Vladimir Putin and Donald Trump’s imperialism have unmasked populist discourses on nationalist sovereignty and defense as a fantasy. | Pool Photo by Sergey Bobylev via EPA

Then, after Trump’s reelection, Swedes and Finns pivoted again. By 2025, majorities in Finland and Sweden no longer trusted Washington to defend the continent if it were attacked — long before their governments acknowledged the reality. Instead, the political leadership in Stockholm and Helsinki had a hard time finding the right words to admit that the U.S. wasn’t a partner they could trust.
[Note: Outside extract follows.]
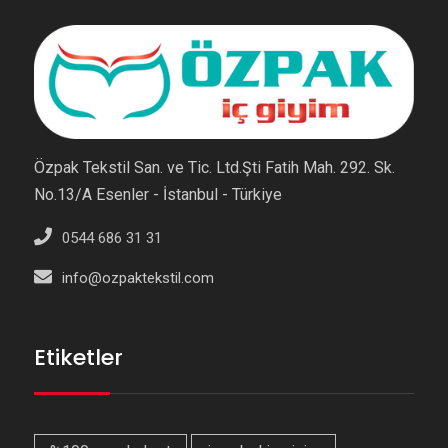
Özpak Tekstil San. ve Tic. Ltd.Şti Fatih Mah. 292. Sk.
No.13/A Esenler - İstanbul - Türkiye
0544 686 31 31
info@ozpaktekstil.com
Etiketler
The truth is, when it comes to EU integration, most centrist politicians are still driven by fear of the far right. They don’t seem to have fully grasped that the game has changed — for everyone. Putin and Trump’s imperialism have unmasked populist discourses on nationalist sovereignty and defense as a fantasy. The far left’s claim that dialogue could secure peace with Moscow has similarly been discredited. And it has also become obvious to voters that the center’s lukewarm Europeanism hasn’t delivered on the promise of a strong union that can defend its economy or regulatory sovereignty, from climate to tech.

Strong political leadership is now essential. All the more so because industry pressure — another traditional driver of integration — is lacking. In past EU endeavors, businesses were often the ones pushing hardest for integration, eyeing a larger market and fewer barriers. But defense is different. In this field, national champions dominate, and a single European defense market would expose them to competition.

For voters, however, health care, education and pensions matter more than protecting national defense industries at public expense. If rearmament is to enjoy sustained support, it must be cost-effective and deliver real results. Therefore, politicians must impose Europeanization on industry, creating efficiencies that serve member countries rather than entrenched interests. And if ambitious enough, the EU’s European Defence Industry Programme (EDIP) can deliver the right initiatives here.

Who would have thought that defense — which lies at the core of national sovereignty — might be the integration catalyst for bottom-up change? But with 74 percent positive approval, public support for the EU is at a record high right now.

So, when will politicians start capitalizing on it?